Gulf oil spill commission report: Good news for BP?
The president's commission on the Gulf oil spill has roundly criticized BP's role in the disaster. But it's appearing less likely that the British oil giant will be charged with gross negligence.
Gerald Herbert/AP/File
Atlanta
British oil giant BP saw its stock price continue to rise Thursday, even as a presidential commission put the brunt of liability for last year's Deepwater Horizon accident and spill at its doorstep.
Since losing half its worth after the explosion, the much-maligned 102-year-old global conglomerate has recovered nearly two-thirds of its stock value – 10 percent this year alone – as investors feel increasingly confident that BP won't, in the end, be charged with gross negligence for its role in a disaster that killed 11 rig workers and caused the worst offshore industrial oil spill in US history.
A finding of gross negligence would drastically increase the amount of fines that the United States could levy against the firm.
An excerpt of the commission's report on the Gulf oil spill was released Wednesday. In it, the commission said that the accident was primarily caused by systemic failures linked not just to BP, but to contractors Halliburton and Transocean. Government regulators didn't have the manpower or training to properly police the drilling industry, the commission added.
The blowout "was not the product of a series of aberrational decisions made by rogue industry or government officials," the excerpt concluded. The full report will be released next Tuesday.
"I reluctantly conclude we have a system-wide problem," oil-spill commission co-chairman William Reilly added in a separate statement.
The commission's conclusions hardly mean that life is about to get back to normal for BP or the US domestic oil industry. New drilling has ground to a halt as Washington prepares tough new regulations aimed at preventing what the commission calls a possible recurrence of a Deepwater-style accident.

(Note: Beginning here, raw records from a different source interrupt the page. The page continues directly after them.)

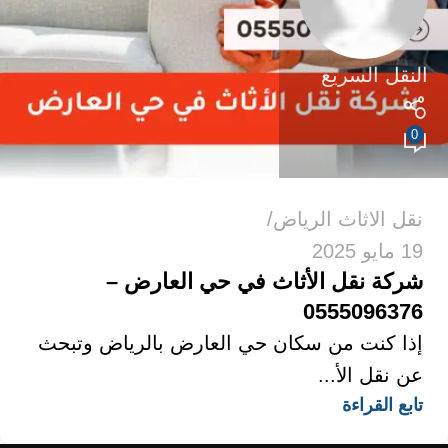
النقل السريع
0
نقل الاثاث الرياض
19 مايو 2025
شركة نقل الأثاث في حي العارض –
0555096376
إذا كنت من سكان حي العارض بالرياض وتبحث
عن نقل الأ...
تابع القراءة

Wednesday's report blamed BP and its management for seven of what the commission says are nine key causes of the accident. The nine-member panel, however, stopped short of saying that the company deliberately undercut safety to save money. But, it noted, the company did too little to ensure that corner-cutting didn't compromise the integrity of the Gulf well.
The commission's work has also unearthed fast and loose "risk/reward" decisions made by BP that critics say are too pervasive in the drilling community. An e-mail written by a worker whose assessment of the rig's cementing operation was overruled has been widely cited as evidence of worrisome industry norms. The worker appeared to be resigned to the situation: “Who cares, it's done, end of story, will probably be fine," the e-mail read.
Despite industry pressure, the US Interior Department has taken its time writing and implementing new regulations. These rules include more-rigorous inspections of blowout preventers and a mandate that independent engineers have to sign off on changes in well designs.
The failure by BP rig bosses and BP managers in Houston to properly test a slew of changes to the well design as the company prepared to temporarily cap the well added to a misreading of a crucial pressure test. This was among the key causes of the disaster, the commission has found.
Still, the commission also blasted the cement contractor, Halliburton, for failing to properly test a crucial cementing operation and Transocean, the rig owner, for failing to heed lessons of an "eerily similar" near-blowout that the company experienced in the North Sea in 2009.
Investors, meanwhile, were heartened by a statement by Kenneth Feinberg, the trustee of a $20 billion BP fund aimed at repaying Gulf residents and companies for losses from the spill. Total payouts, the statement indicated, will equal closer to $10 billion. The balance will go back onto BP's books.
Stock analysts also expect BP to resume its dividend payments, which were suspended last summer at the request of President Obama.
To be sure, the US government is likely to levy record fines against the company as a slew of investigations, including a criminal probe, come to a close.
But thanks to management changes – including appointing Americans to top executive positions – and the changing political landscape in the US, the beleaguered oil giant's future now seems far more secure than it did as the company scrambled last summer to try to close the spewing well amid public-relations missteps. At the time, some said BP could face bankruptcy.
If BP is not found grossly negligent, that will also allow the company to bill two junior partners in the well project – Anadarko and Mitsui – for a third of the costs of the spill, thus improving its financial picture. According to a J.P. Morgan estimate, the fines from a gross-negligence charge could have topped $69 billion, which would have hobbled BP's financial health and potentially doomed the company. Without the gross-negligence charge, BP's final bill is now estimated to be closer to $20 billion.
"What seems to be coming through [the report] is there was an unfortunate string of accidents which led to the disaster," Peter Hitchens, a broker with London's Panmure Gordon & Co., told the Guardian newspaper in England. "BP had a near-death experience. But time is a great healer for BP it seems."